Asante makes the prejudice in post-World War II England seem suitably infuriating. The scorn that Seretse and Ruth encounter feels consistently real. While racism itself is bad enough, the British Crown is also inhibiting the lovers because the economy of the United Kingdom needs mineral wealth from South Africa, and the couple's union makes officials in Cape Town and Pretoria nervous. Having South Africa's apartheid system flouted by their northern neighbors (and their soon-to-be royal family) presents a serious threat. Essentially, the suits in London are more worried about minerals than justice or love.

Greed can make people accept even the most repellent of philosophies.

Casting two ideal actors for the leads certainly helps.
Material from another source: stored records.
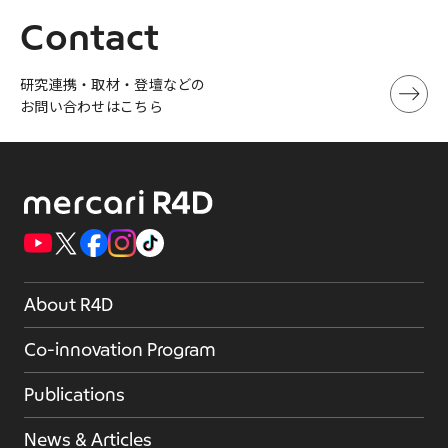
Contact
研究連携・取材・登壇などの
お問い合わせはこちら
About R4D
Co-innovation Program
Publications
News & Articles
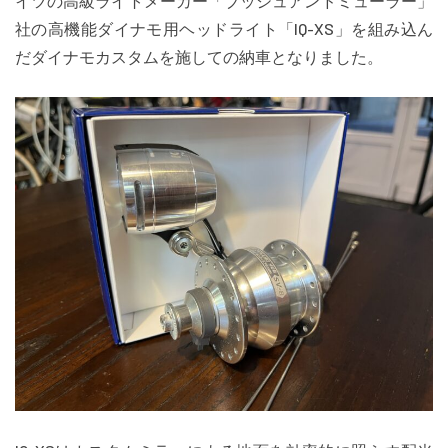
イツの高級ライトメーカー「ブッシュアンドミューラー」
社の高機能ダイナモ用ヘッドライト「IQ-XS」を組み込ん
だダイナモカスタムを施しての納車となりました。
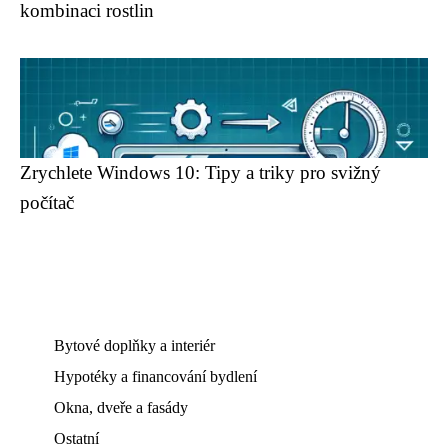
kombinaci rostlin
Zrychlete Windows 10: Tipy a triky pro svižný
počítač
Bytové doplňky a interiér
Hypotéky a financování bydlení
Okna, dveře a fasády
Ostatní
Oyelowo, who channeled Martin Luther King Jr. in Selma, is equally at home being an actual king. He projects dignity, intelligence and compassion in a manner that more appointed, anointed or elected officials should emulate. Oyelowo can make pleas for tolerance or justice sound stirring even if we've heard them before.

Similarly, Pike manages to hold her own against her leading man and projects the kind of resolve necessary to overcome prejudice wherever she sets foot. Pike was terrific as the steely minded title character in Gone Girl and is a former Bond girl (Die Another Day), so playing tough characters is a specialty for her.

It's not too surprising that the villains in A United Kingdom are obviously composite characters. Tom Felton may have graduated from Hogwarts a long time ago, but it's a shame that it's hard to see him playing anything but a self-absorbed colonialist stooge. He and Jack Davenport take turns being the more repellent of the heels in the movie, but embracing dubious and pernicious ideologies can't help but turn a person into caricature.